Aujourd’hui, elle se savait aimée et elle aimait en retour. Son bonheur pourrait être accompli, mais elle savait aussi, en s’engageant dans cette aventure amoureuse, qu’elle devrait faire face à de grandes épreuves. Elle avait donc besoin de beaucoup d’énergie. Elle avait besoin de se sentir forte. Elle avait besoin de se persuader qu’elle suivrait le bon chemin pour traverser les tempêtes à venir. Elle savait que son rôle aujourd’hui était tout autre que les cauchemardesques souffrances d’autrefois. Son divorce, toutes ces remises en questions, tous les deuils qu’elle avait dû endurer... Tout cela était bel et bien fini, heureusement. Elle s’était construite, grâce à ça. Cela l’avait rendue plus forte. Elle se sentait désormais capable d’affronter pire, ou si ce n’est différent. Différent, parce que cette fois, elle n’était pas seule. Parce que, cette fois, ils seront deux. Et ça, ça changeait tout !

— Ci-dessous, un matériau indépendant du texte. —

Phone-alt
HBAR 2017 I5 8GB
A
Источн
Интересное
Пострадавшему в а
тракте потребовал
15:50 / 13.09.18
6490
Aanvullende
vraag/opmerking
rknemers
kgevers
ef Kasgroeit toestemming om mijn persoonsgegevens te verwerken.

Elle avait fait découvrir le château à Léo pièce par pièce. Cet endroit qui, tout compte fait, était le lieu de leur amour naissant, laissé en pose pendant des siècles. Elle lui avait expliqué la vie des sœurs Ursulines et leurs coutumes à travers les aménagements modernisés, la transformation de la chapelle et des cellules, le cloître paysager, les anciennes dépendances et les jardins... Elle avait tenté de lui expliquer les origines de leur métempsychose. Mais Léo n’entendait rien à ces manifestations de l’au-delà. Pour lui, ce n’était que des jolies théories pour les croyants. Pour elle, cela sonnait comme une évidence. Un conflit de ressentis les mettaient dos à dos. Mais leur amour était si profond qu’il se demandait par quel fin stratège l’idée d’un tel lien puisse être possible. Et Solenne avait su trouver des mots convaincants pour qu’il admit finalement la thèse de l’âme sœur et d’un lien ancestral entre eux. Ils s’en tinrent là sans revenir sur le sujet à aucun moment.

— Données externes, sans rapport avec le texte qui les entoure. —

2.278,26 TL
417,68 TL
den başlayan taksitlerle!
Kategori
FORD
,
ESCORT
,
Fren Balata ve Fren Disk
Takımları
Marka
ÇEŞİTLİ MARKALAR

Pour l’heure, elle parlait donc à ses plantes. Elle leur murmurait quelques jolies flatteries pour obtenir d’elles ce regain d’énergie dont elle avait besoin. Elle caressait une feuille de caoutchouc, les petites charnues d’un grand ficus qui courbait son sommet contre le toit de verre, elle se penchait sur une orchidée rose pour respirer son parfum, comptait le nombre de boutons de fleurs d’une branche de magniolia, et, un peu plus loin, elle perdait son regard sur un bouddha de pierre poreuse couvert de mousse, dont une partie de la face était cachée par une grappe de vanille verte. Tout cela respirait d’une vie intense et ressentait la formidable puissance du végétal. Une vie qui poussait irrésistiblement, envers et contre tout, dans la boue, comme à travers le sable, s’adaptant à toutes les situations, les plantes lui donnaient des leçons de vie bien plus probantes que tous les discours du monde. Et elles donnaient sans compter. L’amour qu’elle trouvait dans sa serre se donnait sans distinction. La générosité de ses plantes lui était une source inépuisable de bienfaits.

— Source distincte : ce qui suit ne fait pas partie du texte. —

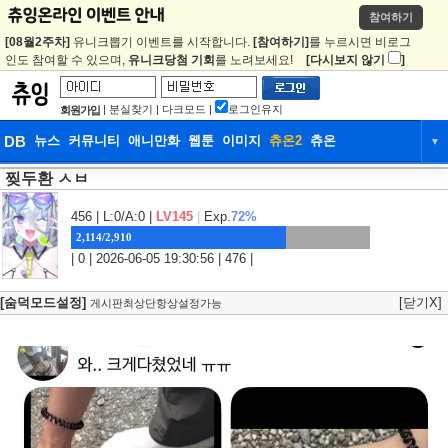
참여하기
[08월2주차]
유니크뽑기 이벤트를 시작합니다.
[참여하기]
를 누르시면 비로그
인도 참여할 수 있으며,
유니크당첨 기회
를 노려보세요!
[다시보지 않기
]
|
분실찾기
|
다크모드
|
로그인유지
회원가입
DB
뉴스
커뮤니티
애니만화
웹툰
이미지
츄온2
츄온
▼
찢두환 ㅅㅂ
DB
뉴스
커뮤니티
애니만화
웹툰
이미지
츄온2
츄온
456
| L:0/A:0 |
LV145
|
Exp.
72%
2,114/2,910
| 0 | 2026-06-05 19:30:56 | 476 |
[숨덕모드설정]
[닫기X]
게시판최상단항상설정가능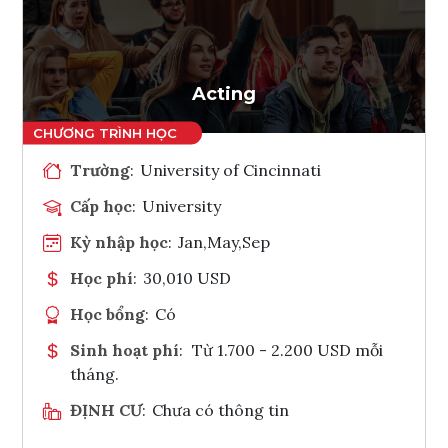
Ghi danh
Tham vấn Interlink
Acting
Trường
:
University of Cincinnati
Cấp học
:
University
Kỳ nhập học
:
Jan,May,Sep
Học phí
:
30,010 USD
Học bổng
:
Có
Sinh hoạt phí
:
Từ 1.700 - 2.200 USD mỗi
tháng.
ĐỊNH CƯ
:
Chưa có thông tin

Après s’être assurée que la circulation d’eau se faisait bien et que le chauffage de la serre était à bonne température, elle cueillit une orange et s’installa dans un transat pour la manger. Léo ne rentrerai pas avant ce soir et ils devaient fêter l’anniversaire de Maxime en famille. Elle prévoyait donc de se mettre aux fourneaux assez tôt dans l’après-midi pour peaufiner un buffet. Quarante ans, ça se fête ! Sacré frangin ! De plus, il avait invité des amis et des collègues de travail. Ils allaient investir la grande salle de réception pour l’occasion. On avait prévu de la musique et des danses. L’orange était juteuse et sucrée. Une de ces oranges si rares qu’on la déguste en fermant les yeux. Son acidité ténue se noyait dans la douceur de la pulpe... Quand elle eut terminé de manger le fruit, elle alla jeter les épluchures dans le bac à compost blotti dans un recoin de la serre. Puis, elle se rinça les doigts rapidement dans l’eau du petit ruisseau entre les pas japonais, enfila sa doudoune qu’elle avait laissée à l’entrée et sortit.
Dehors, le vieil Antoine l’attendait.
- Oh, non ! se désespéra Solenne tout en refermant son vêtement sur elle. Quelle autre funeste nouvelle venez-vous m’apporter, cette fois ?
À son petit air cynique qu’il arborait chaque fois, il ajoutait cette fois le reproche.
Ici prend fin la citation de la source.